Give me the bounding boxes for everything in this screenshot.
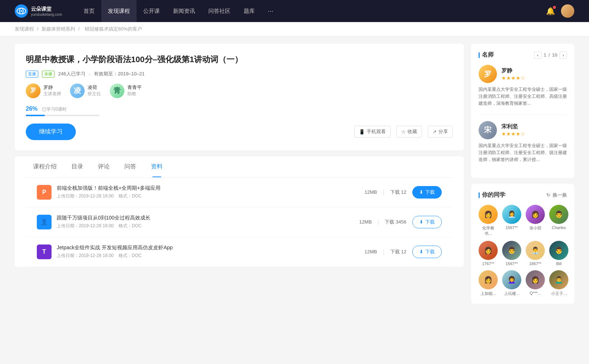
logo[interactable]: 云朵课堂 yunduoketang.com [15, 4, 62, 18]
teacher-2: 凌 凌荷 班主任 [70, 83, 101, 98]
classmate-6[interactable]: 👨 1567** [502, 241, 521, 266]
classmate-4-name: Charles [552, 225, 566, 230]
resource-right-2: 12MB | 下载 3456 ⬇ 下载 [359, 216, 442, 228]
resource-size-1: 12MB [364, 189, 377, 195]
share-button[interactable]: ↗ 分享 [428, 126, 453, 138]
logo-url: yunduoketang.com [31, 13, 62, 17]
classmate-3[interactable]: 👩 张小田 [526, 205, 545, 236]
phone-watch-button[interactable]: 📱 手机观看 [354, 126, 391, 138]
nav-discover[interactable]: 发现课程 [101, 0, 137, 22]
continue-button[interactable]: 继续学习 [26, 124, 76, 140]
collect-button[interactable]: ☆ 收藏 [396, 126, 422, 138]
bell-icon[interactable]: 🔔 [546, 7, 555, 15]
famous-teacher-1-name: 罗静 [501, 67, 567, 74]
tab-resources[interactable]: 资料 [144, 156, 170, 177]
progress-sub: 已学习0课时 [42, 107, 67, 112]
classmate-9[interactable]: 👩 上加能... [479, 270, 498, 296]
famous-teacher-2-avatar: 宋 [479, 121, 497, 139]
classmate-10-name: 上玩楼... [504, 291, 519, 296]
teacher-1-role: 主讲老师 [43, 91, 61, 97]
classmate-8-avatar: 👨 [549, 241, 568, 260]
classmate-12-name: 小王子... [551, 291, 567, 296]
classmate-11[interactable]: 👩 Q***... [526, 270, 545, 296]
resource-icon-3: T [37, 245, 52, 259]
classmate-1[interactable]: 👩 化学教书... [479, 205, 498, 236]
meta-dot: · [89, 71, 91, 77]
progress-pct: 26% [26, 106, 38, 112]
resource-size-2: 12MB [359, 219, 372, 225]
classmate-10[interactable]: 👩‍🦱 上玩楼... [502, 270, 521, 296]
page-total: 10 [552, 52, 557, 58]
resource-icon-2: 👤 [37, 215, 52, 229]
logo-name: 云朵课堂 [31, 6, 62, 13]
nav-qa[interactable]: 问答社区 [202, 0, 237, 22]
classmate-5[interactable]: 👩 1767** [479, 241, 498, 266]
main-nav: 首页 发现课程 公开课 新闻资讯 问答社区 题库 ··· [77, 0, 546, 22]
famous-teacher-2-stars: ★★★★☆ [501, 131, 567, 137]
breadcrumb-discover[interactable]: 发现课程 [15, 26, 34, 32]
tab-review[interactable]: 评论 [91, 156, 117, 177]
next-page-button[interactable]: › [560, 51, 567, 59]
teacher-divider [479, 115, 567, 115]
classmate-11-name: Q***... [530, 291, 541, 295]
nav-home[interactable]: 首页 [77, 0, 101, 22]
header: 云朵课堂 yunduoketang.com 首页 发现课程 公开课 新闻资讯 问… [0, 0, 589, 22]
classmate-10-avatar: 👩‍🦱 [502, 270, 521, 289]
resource-right-1: 12MB | 下载 12 ⬇ 下载 [364, 186, 442, 199]
teacher-3-avatar: 青 [110, 83, 124, 98]
nav-quiz[interactable]: 题库 [237, 0, 261, 22]
course-tabs: 课程介绍 目录 评论 问答 资料 [26, 156, 453, 178]
tab-qa[interactable]: 问答 [117, 156, 144, 177]
course-meta: 直播 录播 246人已学习 · 有效期至：2019–10–21 [26, 71, 453, 78]
classmate-8[interactable]: 👨 Bill [549, 241, 568, 266]
classmate-12[interactable]: 👨‍🦱 小王子... [549, 270, 568, 296]
course-actions: 继续学习 📱 手机观看 ☆ 收藏 ↗ 分享 [26, 124, 453, 140]
page-current: 1 [544, 52, 546, 58]
breadcrumb-series[interactable]: 新媒体营销系列 [42, 26, 75, 32]
tabs-card: 课程介绍 目录 评论 问答 资料 P 前端全栈加强版！前端全栈+全周期+多端应用… [15, 156, 464, 267]
classmate-7[interactable]: 👨‍💼 1867** [526, 241, 545, 266]
classmate-4-avatar: 👨 [549, 205, 568, 224]
badge-record: 录播 [42, 71, 54, 78]
teacher-3-name: 青青平 [127, 84, 142, 91]
breadcrumb-current: 销冠修炼术搞定80%的客户 [85, 26, 142, 32]
classmate-2-avatar: 👩‍💼 [502, 205, 521, 224]
pagination: ‹ 1 / 10 › [534, 51, 567, 59]
download-button-1[interactable]: ⬇ 下载 [412, 186, 442, 199]
classmate-5-avatar: 👩 [479, 241, 498, 260]
tab-catalog[interactable]: 目录 [64, 156, 91, 177]
resource-right-3: 12MB | 下载 12 ⬇ 下载 [364, 246, 442, 258]
download-label-2: 下载 [425, 219, 435, 225]
famous-teacher-1-stars: ★★★★☆ [501, 75, 567, 81]
download-icon-1: ⬇ [419, 189, 423, 195]
classmates-refresh[interactable]: ↻ 换一换 [546, 192, 567, 199]
download-icon-2: ⬇ [419, 219, 423, 225]
nav-more[interactable]: ··· [261, 0, 280, 22]
action-buttons: 📱 手机观看 ☆ 收藏 ↗ 分享 [354, 126, 453, 138]
classmate-2[interactable]: 👩‍💼 1567** [502, 205, 521, 236]
nav-open[interactable]: 公开课 [137, 0, 166, 22]
classmate-7-name: 1867** [529, 261, 541, 266]
prev-page-button[interactable]: ‹ [534, 51, 542, 59]
famous-teacher-2-name: 宋利坚 [501, 123, 567, 130]
tab-intro[interactable]: 课程介绍 [26, 156, 64, 177]
progress-bar-fill [26, 115, 45, 116]
resource-icon-label-2: 👤 [40, 218, 48, 225]
nav-news[interactable]: 新闻资讯 [166, 0, 202, 22]
teacher-pagination: ‹ 1 / 10 › [534, 51, 567, 59]
header-right: 🔔 [546, 4, 574, 18]
user-avatar[interactable] [561, 4, 574, 18]
classmate-9-avatar: 👩 [479, 270, 498, 289]
download-button-2[interactable]: ⬇ 下载 [412, 216, 442, 228]
teachers-list: 罗 罗静 主讲老师 凌 凌荷 班主任 [26, 83, 453, 98]
download-button-3[interactable]: ⬇ 下载 [412, 246, 442, 258]
famous-teacher-2-header: 宋 宋利坚 ★★★★☆ [479, 121, 567, 139]
notification-dot [553, 6, 556, 9]
famous-teachers-card: 名师 ‹ 1 / 10 › 罗 [471, 44, 574, 178]
famous-teacher-1-details: 罗静 ★★★★☆ [501, 67, 567, 81]
teacher-2-name: 凌荷 [88, 84, 101, 91]
classmate-4[interactable]: 👨 Charles [549, 205, 568, 236]
teacher-2-role: 班主任 [88, 91, 101, 97]
refresh-label: 换一换 [553, 192, 567, 199]
refresh-icon: ↻ [546, 192, 550, 198]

━━━━━━━━━━━━━━━━

The problem: Count the lines above in which the word "name" appears, then state only that count.

Answer to this task: 10